What it takes to become a Marine Officer
Each candidate has an Officer Selection Officer who is charged with not only helping them through the application process but also is responsible for leading them and for teaching them and mentoring them in what it means to be a Marine Officer.
The role of the Officer Selection Officer in the Marine Corps is to find mentally, physically and morally qualified personnel and find them a place in the Marine Corps.
So it's their job predominantly to get them ready for Officer Candidates School, make sure they show up here ready, motivated and that they're ready to step into training and succeed.
We have officers who are looking for future officers. They are looking for people much like themselves.
We also look for their letters of recommendation, so to speak, from their professors, from their employers, see what kind of character this person has, do they show up to work, are they a go-getter.
Sometimes, you see something in that young man or woman that they might not realize about themselves, that they have the potential to be a Marine Corps Officer. So, that is definitely a part of the job that you can't teach.

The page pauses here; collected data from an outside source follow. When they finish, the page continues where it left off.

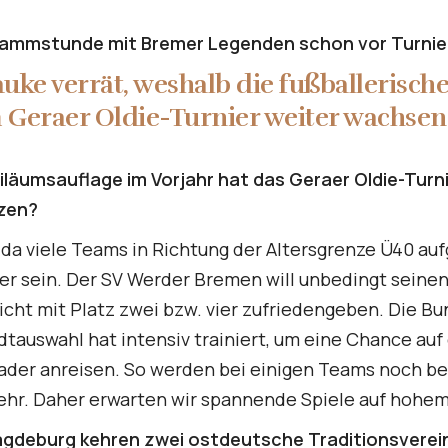
ammstunde mit Bremer Legenden schon vor Turnie
uke verrät, weshalb die fußballerische
 Geraer Oldie-Turnier weiter wachsen
ubiläumsauflage im Vorjahr hat das Geraer Oldie-Tur
tzen?
h da viele Teams in Richtung der Altersgrenze Ü40 auf
ter sein. Der SV Werder Bremen will unbedingt seine
icht mit Platz zwei bzw. vier zufriedengeben. Die Bu
dtauswahl hat intensiv trainiert, um eine Chance auf
Kader anreisen. So werden bei einigen Teams noch
 sehr. Daher erwarten wir spannende Spiele auf hohem
gdeburg kehren zwei ostdeutsche Traditionsvereine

I can tell them about my learning experiences and how I grew as a Marine and as a Marine Officer. But what maybe I joined the Marine Corps for is maybe not the same reason that they're joining. What I do as an Officer Recruiter in turn is I teach them how to manage those expectations, how to be able to say, "Ok, you're gonna fail at some things, you're gonna succeed at some things. But you need to be open and honest about why you wanna do this."
A lot of students wanna become Marine Corps Officers for one: it's different than anything else, it's an opportunity for them to serve, to answer a higher calling.
We are looking for these individuals who have the potential to be the bearers of our nation's protection and that's why it's so important.
When I've spoken to parents about the decision that their children have to make to go to Officer Candidates School, I basically describe it as a win-win situation. If they do four years in the Marine Corps, they're gonna have leadership abilities far ahead of their peers.
You'll be required to lead Marines whether it's in a combat scenario or in a courtroom as a lawyer or piloting a 54 million dollar aircraft. There is gonna be responsibility that resides right there on those two shoulders and you have to be able to handle that and the training that you're gonna get here at OCS is the foundation for that.
We make leaders of the best young men and women in the world and it just doesn't get any better. I sincerely mean it; I am doing this job simply because I wanted to and I love it.